**Required work**
Reproduce the records. Keep every word exact and include no images.

== Segment start ==

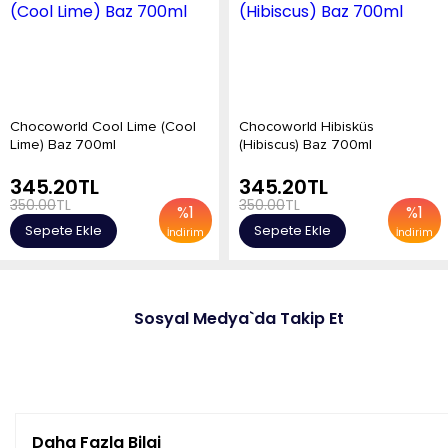
Chocoworld Cool Lime (Cool
Chocoworld Hibisküs
Lime) Baz 700ml
(Hibiscus) Baz 700ml
345.20
TL
345.20
TL
350.00
TL
350.00
TL
%
1
%
1
Sepete Ekle
Sepete Ekle
İndirim
İndirim
Sosyal Medya`da Takip Et
Daha Fazla Bilgi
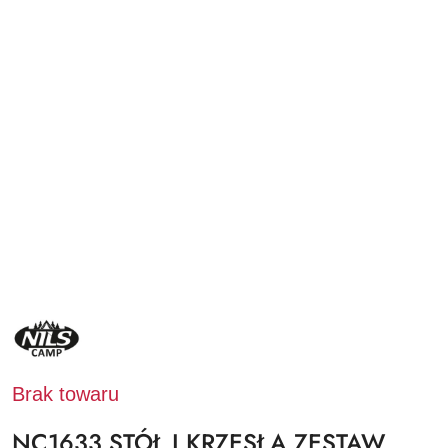
NAZWA
PRODUCENTA:
NILS
CAMP
Brak towaru
NC1633 STÓŁ I KRZESŁA ZESTAW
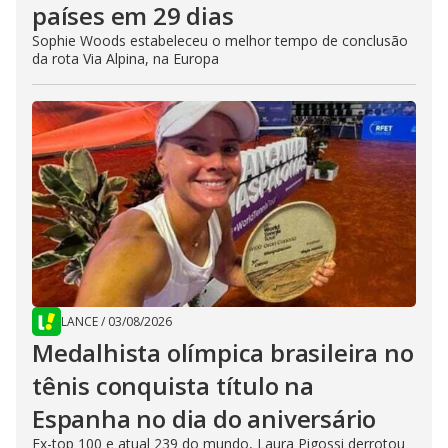
países em 29 dias
Sophie Woods estabeleceu o melhor tempo de conclusão
da rota Via Alpina, na Europa
LANCE
/
03/08/2026
Medalhista olímpica brasileira no
tênis conquista título na
Espanha no dia do aniversário
Ex-top 100 e atual 239 do mundo, Laura Pigossi derrotou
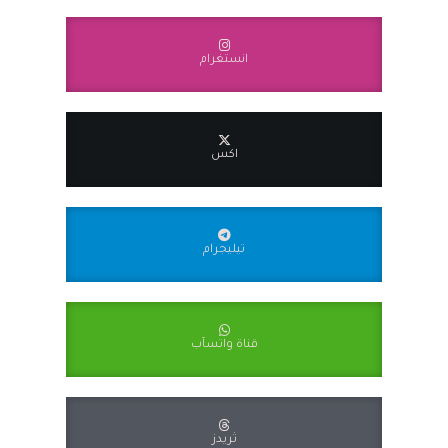
انستغرام
اكس
تيليجرام
قناة واتسآب
ثريدز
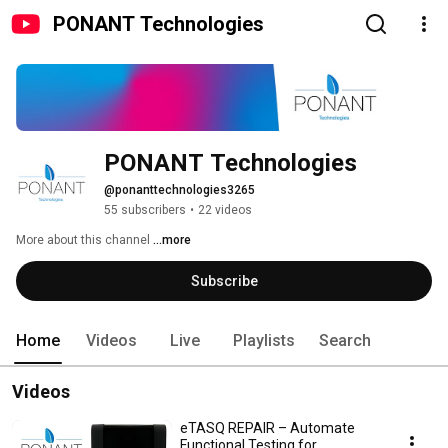
PONANT Technologies
PONANT Technologies
@ponanttechnologies3265
55 subscribers
•
22 videos
More about this channel
...more
Subscribe
Home
Videos
Live
Playlists
Search
Videos
eTASQ REPAIR – Automate
Functional Testing for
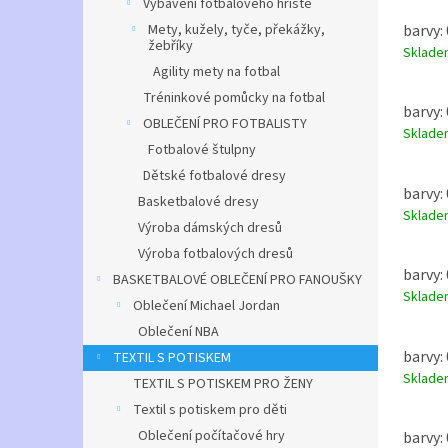
Vybavení fotbalového hřiště
Mety, kužely, tyče, překážky,
barvy: 
žebříky
Sklad
Agility mety na fotbal
Tréninkové pomůcky na fotbal
barvy: 
OBLEČENÍ PRO FOTBALISTY
Sklad
Fotbalové štulpny
Dětské fotbalové dresy
barvy: 
Basketbalové dresy
Sklad
Výroba dámských dresů
Výroba fotbalových dresů
barvy: 
BASKETBALOVÉ OBLEČENÍ PRO FANOUŠKY
Sklad
Oblečení Michael Jordan
Oblečení NBA
barvy: 
TEXTIL S POTISKEM
Sklad
TEXTIL S POTISKEM PRO ŽENY
Textil s potiskem pro děti
Oblečení počítačové hry
barvy: 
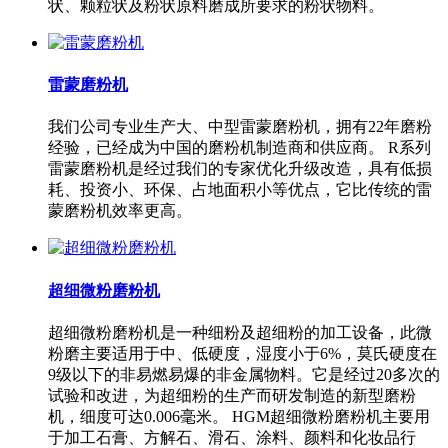
状、颗粒状及粉状原料磨成所要求的粉状物料。
雷蒙磨粉机
我们公司专业生产大、中型雷蒙磨粉机，拥有22年磨粉
经验，已经成为中国的磨粉机制造商和供应商。 R系列
雷蒙磨粉机是经过我们的专家优化升级改造，具有低损
耗、投资小、环保、占地面积小等优点，它比传统的雷
蒙磨粉机效率更高。
超细微粉磨粉机
超细微粉磨粉机是一种细粉及超细粉的加工设备，此微
粉磨主要适用于中、低硬度，湿度小于6%，莫氏硬度在
9级以下的非易燃易爆的非金属物料。它是经过20多次的
试验和改进，为超细粉的生产而研发制造的新型磨粉
机，细度可达0.006毫米。 HGM超细微粉磨粉机主要用
于加工石膏、方解石、滑石、涂料、颜料和化妆品行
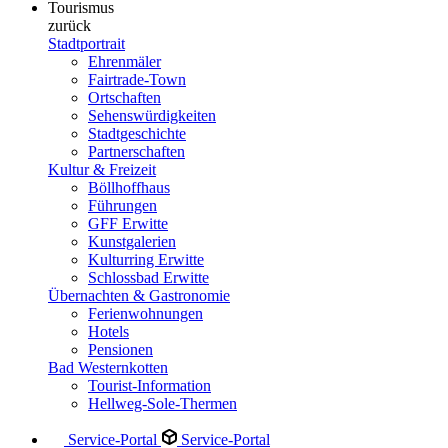
Tourismus
zurück
Stadtportrait
Ehrenmäler
Fairtrade-Town
Ortschaften
Sehenswürdigkeiten
Stadtgeschichte
Partnerschaften
Kultur & Freizeit
Böllhoffhaus
Führungen
GFF Erwitte
Kunstgalerien
Kulturring Erwitte
Schlossbad Erwitte
Übernachten & Gastronomie
Ferienwohnungen
Hotels
Pensionen
Bad Westernkotten
Tourist-Information
Hellweg-Sole-Thermen
Service-Portal
Service-Portal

== Segment end ==

**Written answer**
Chocoworld Cool Lime (Cool
Chocoworld Hibisküs
Lime) Baz 700ml
(Hibiscus) Baz 700ml
345.20
TL
345.20
TL
350.00
TL
350.00
TL
%
1
%
1
Sepete Ekle
Sepete Ekle
İndirim
İndirim
Sosyal Medya`da Takip Et
Daha Fazla Bilgi
NAZWA
PRODUCENTA:
NILS
CAMP
Brak towaru
NC1633 STÓŁ I KRZESŁA ZESTAW
países em 29 dias
Sophie Woods estabeleceu o melhor tempo de conclusão
da rota Via Alpina, na Europa
LANCE
/
03/08/2026
Medalhista olímpica brasileira no
tênis conquista título na
Espanha no dia do aniversário
Ex-top 100 e atual 239 do mundo, Laura Pigossi derrotou
انستغرام
اكس
تيليجرام
قناة واتسآب
ثريدز
PONANT Technologies
PONANT Technologies
@ponanttechnologies3265
55 subscribers
•
22 videos
More about this channel
...more
Subscribe
Home
Videos
Live
Playlists
Search
Videos
eTASQ REPAIR – Automate
Functional Testing for
Vybavení fotbalového hřiště
Mety, kužely, tyče, překážky,
barvy: 
žebříky
Sklad
Agility mety na fotbal
Tréninkové pomůcky na fotbal
barvy: 
OBLEČENÍ PRO FOTBALISTY
Sklad
Fotbalové štulpny
Dětské fotbalové dresy
barvy: 
Basketbalové dresy
Sklad
Výroba dámských dresů
Výroba fotbalových dresů
barvy: 
BASKETBALOVÉ OBLEČENÍ PRO FANOUŠKY
Sklad
Oblečení Michael Jordan
Oblečení NBA
barvy: 
TEXTIL S POTISKEM
Sklad
TEXTIL S POTISKEM PRO ŽENY
Textil s potiskem pro děti
Oblečení počítačové hry
barvy: 
状、颗粒状及粉状原料磨成所要求的粉状物料。
雷蒙磨粉机
我们公司专业生产大、中型雷蒙磨粉机，拥有22年磨粉
经验，已经成为中国的磨粉机制造商和供应商。 R系列
雷蒙磨粉机是经过我们的专家优化升级改造，具有低损
耗、投资小、环保、占地面积小等优点，它比传统的雷
蒙磨粉机效率更高。
超细微粉磨粉机
超细微粉磨粉机是一种细粉及超细粉的加工设备，此微
粉磨主要适用于中、低硬度，湿度小于6%，莫氏硬度在
9级以下的非易燃易爆的非金属物料。它是经过20多次的
试验和改进，为超细粉的生产而研发制造的新型磨粉
机，细度可达0.006毫米。 HGM超细微粉磨粉机主要用
于加工石膏、方解石、滑石、涂料、颜料和化妆品行
Tourismus
zurück
Stadtportrait
Ehrenmäler
Fairtrade-Town
Ortschaften
Sehenswürdigkeiten
Stadtgeschichte
Partnerschaften
Kultur & Freizeit
Böllhoffhaus
Führungen
GFF Erwitte
Kunstgalerien
Kulturring Erwitte
Schlossbad Erwitte
Übernachten & Gastronomie
Ferienwohnungen
Hotels
Pensionen
Bad Westernkotten
Tourist-Information
Hellweg-Sole-Thermen
Service-Portal
Service-Portal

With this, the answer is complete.